E-Cig Flavors Found to be Toxic When Inhaled
Researchers examined the impact of nine flavorings commonly added to e-cigarettes, cigars, hookahs and other products and found that short-term exposure to these additives can be toxic to endothelial cell function. This means, that flavorings could impair blood vessel function over time and lead to heart damage. They impair nitric oxide production, which inhibits inflammation and clotting while regulating blood vessel enlargement in response to blood flow.
Vanillin (vanilla), cinnamaldehyde (cinnamon), eugenol (clove), and acetylpyridine (burnt flavor) impair A23187-induced nitric oxide production and increase expression of the proinflammatory mediator interleukin(IL)-6 across all concentrations tested, “suggesting that the endothelium is particularly sensitive to these flavors,” Jessica Fetterman, PhD, of Boston University School of Medicine, and her colleagues wrote of their findings.
There are more than 7,000 different flavors of e-cigarettes on the market. Although many of the flavorings used have been determined to be safe in food products, the long-term safety for inhalation into the lungs is not yet known.
“When we eat something, the stomach has a lot of mechanisms to detoxify, but the lungs and blood vessels are largely unprotected,” Fetterman said. “People aren’t meant to inhale a lot of stuff into their lungs other than air.”

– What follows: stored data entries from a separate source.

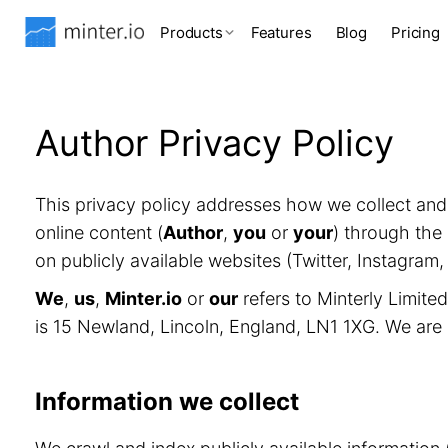
Products
Features
Blog
Pricing
Author Privacy Policy
This privacy policy addresses how we collect an
online content (
Author
,
you
or
your
) through the 
on publicly available websites (Twitter, Instagram
We
,
us
,
Minter.io
or
our
refers to Minterly Limit
is 15 Newland, Lincoln, England, LN1 1XG. We are
Information we collect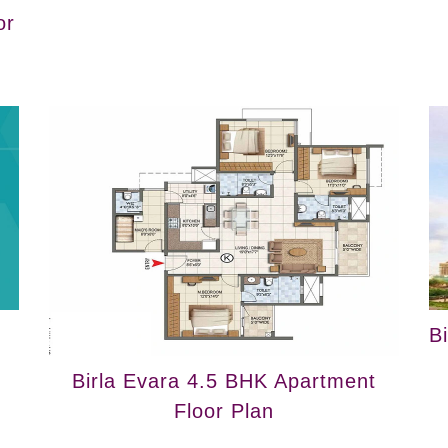
or
B
Birla Evara 4.5 BHK Apartment
Floor Plan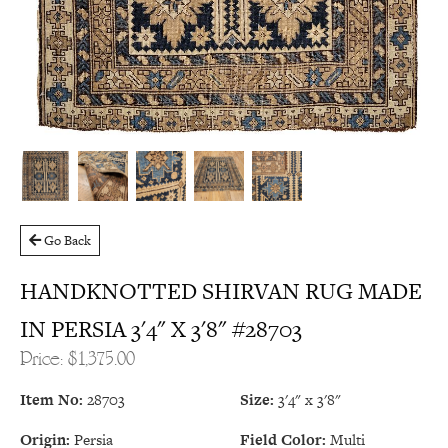
Go Back
HANDKNOTTED SHIRVAN RUG MADE
IN PERSIA 3'4" X 3'8" #28703
Price: $1,375.00
Item No:
28703
Size:
3'4" x 3'8"
Origin:
Persia
Field Color:
Multi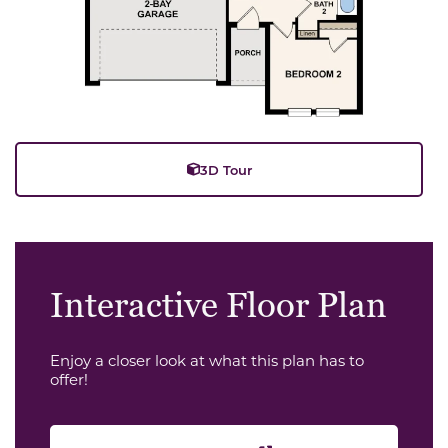
3D Tour
Interactive Floor Plan
Enjoy a closer look at what this plan has to
offer!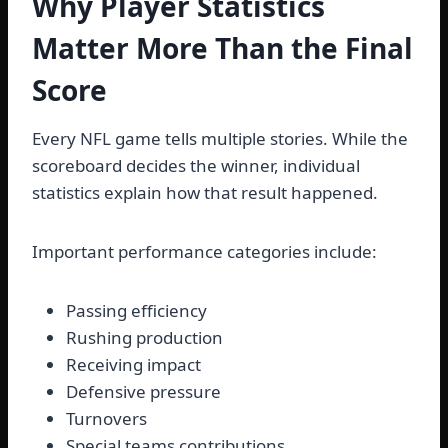
Why Player Statistics
Matter More Than the Final
Score
Every NFL game tells multiple stories. While the
scoreboard decides the winner, individual
statistics explain how that result happened.
Important performance categories include:
Passing efficiency
Rushing production
Receiving impact
Defensive pressure
Turnovers
Special teams contributions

In addition to examining vanillin, cinnamaldehyde, eugenol, and acetylpyridine, the researchers also investigated the impact of dacetyl (butter), dimethylpyrazine (strawberry), isoamyl acetate (banana), and eucalyptol (spicy cooling) on endothelial cell function. Isolated endothelial cells from participants who use non-menthol- or menthol-flavored tobacco cigarettes showed impaired A23187-stimulated nitric oxide production compared with those from nonsmokers.
Treatment of endothelial cells isolated from nonsmoking participants with either menthol (0.01 mmol/L) or eugenol (0.01 mmol/L) decreased A23187-stimulated nitric oxide production.
The researchers incubated commercially available human aortic endothelial cells with vanillin, menthol, cinnamaldehyde, eugenol, dimethylpyrazine, diacetyl, isoamyl acetate, eucalyptol, and acetylpyrazine (0.1–100 mmol/L) for 90 minutes. They then measured cell death, reactive oxygen species production, expression of IL-6, and nitric oxide production.
“Cell death and reactive oxygen species production were induced only at high concentrations unlikely to be achieved in vivo. Lower concentrations of selected flavors (vanillin, menthol, cinnamaldehyde, eugenol, and acetylpyridine) induced both inflammation and impaired A23187-stimulated nitric oxide production consistent with endothelial dysfunction,” according to the report.
Tobacco flavoring additives were found to restrict stimulated nitric oxide production and inflammation, “suggestive of endothelial dysfunction across a range of concentrations likely to be achieved in vivo.”
Fetterman said future studies are needed to better understand the short-term and long-term cardiovascular impact of exposure to inhaled tobacco product flavorings. The limitations of their procedure included that flavoring compounds were suspended in media without heating or the addition of other typical electronic liquid constituents, such as the solvents propylene glycol and glycerol. “Heating or combustion of the flavoring compounds likely alters the compounds, making them more or less toxic.”
Still, the study findings overall “provide quantitative support for the regulatory prohibition or the establishment of limitations on allowable levels of these flavorings in electronic liquids and other tobacco products.” The U.S. Food and Drug Administration is currently considering a ban on toxic flavors added to e-cigarettes and other tobacco products.